Task directions: Output the listing exactly as written, apart from its pictures.

+ + + +

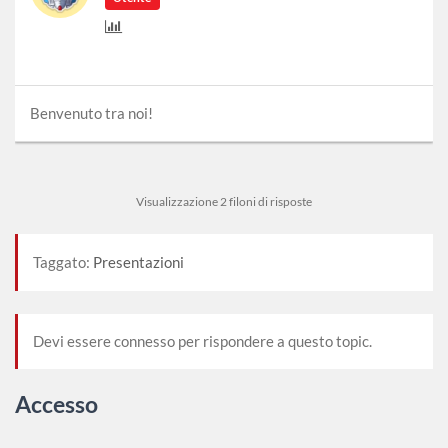
Benvenuto tra noi!
Visualizzazione 2 filoni di risposte
Taggato:
Presentazioni
Devi essere connesso per rispondere a questo topic.
Accesso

+ + + +

Response area:
Benvenuto tra noi!
Visualizzazione 2 filoni di risposte
Taggato:
Presentazioni
Devi essere connesso per rispondere a questo topic.
Accesso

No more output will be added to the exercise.